ABOUT THIS TASK: Only lines with the word "screenshot" are needed; collect each of them from the listing below.

══════════

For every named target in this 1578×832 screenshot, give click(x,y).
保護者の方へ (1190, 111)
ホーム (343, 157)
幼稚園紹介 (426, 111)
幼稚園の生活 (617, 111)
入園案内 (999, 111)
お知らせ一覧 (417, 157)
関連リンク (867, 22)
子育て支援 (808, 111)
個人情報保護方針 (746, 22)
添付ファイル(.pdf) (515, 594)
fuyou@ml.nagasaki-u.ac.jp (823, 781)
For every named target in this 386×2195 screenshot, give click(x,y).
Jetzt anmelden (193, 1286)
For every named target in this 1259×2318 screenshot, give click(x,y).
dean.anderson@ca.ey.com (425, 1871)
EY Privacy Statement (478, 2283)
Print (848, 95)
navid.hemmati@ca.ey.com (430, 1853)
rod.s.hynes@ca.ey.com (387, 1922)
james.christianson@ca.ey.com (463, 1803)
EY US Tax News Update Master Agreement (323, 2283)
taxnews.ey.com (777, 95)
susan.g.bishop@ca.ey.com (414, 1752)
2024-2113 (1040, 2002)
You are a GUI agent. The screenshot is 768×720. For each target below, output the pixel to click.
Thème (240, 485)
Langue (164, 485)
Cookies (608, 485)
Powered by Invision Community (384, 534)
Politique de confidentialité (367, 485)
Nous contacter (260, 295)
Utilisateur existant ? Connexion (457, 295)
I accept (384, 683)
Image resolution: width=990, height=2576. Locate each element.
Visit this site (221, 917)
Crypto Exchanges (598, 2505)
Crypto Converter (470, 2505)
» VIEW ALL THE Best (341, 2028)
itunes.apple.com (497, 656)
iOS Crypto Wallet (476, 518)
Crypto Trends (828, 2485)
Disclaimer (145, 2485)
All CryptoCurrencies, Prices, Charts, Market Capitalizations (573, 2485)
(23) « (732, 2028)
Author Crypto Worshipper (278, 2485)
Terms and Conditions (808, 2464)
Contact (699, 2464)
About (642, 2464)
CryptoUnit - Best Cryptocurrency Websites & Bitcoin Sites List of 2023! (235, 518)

══════════

RESPONSE BOX:
For every named target in this 1578×832 screenshot, give click(x,y).
For every named target in this 386×2195 screenshot, give click(x,y).
For every named target in this 1259×2318 screenshot, give click(x,y).
You are a GUI agent. The screenshot is 768×720. For each target below, output the pixel to click.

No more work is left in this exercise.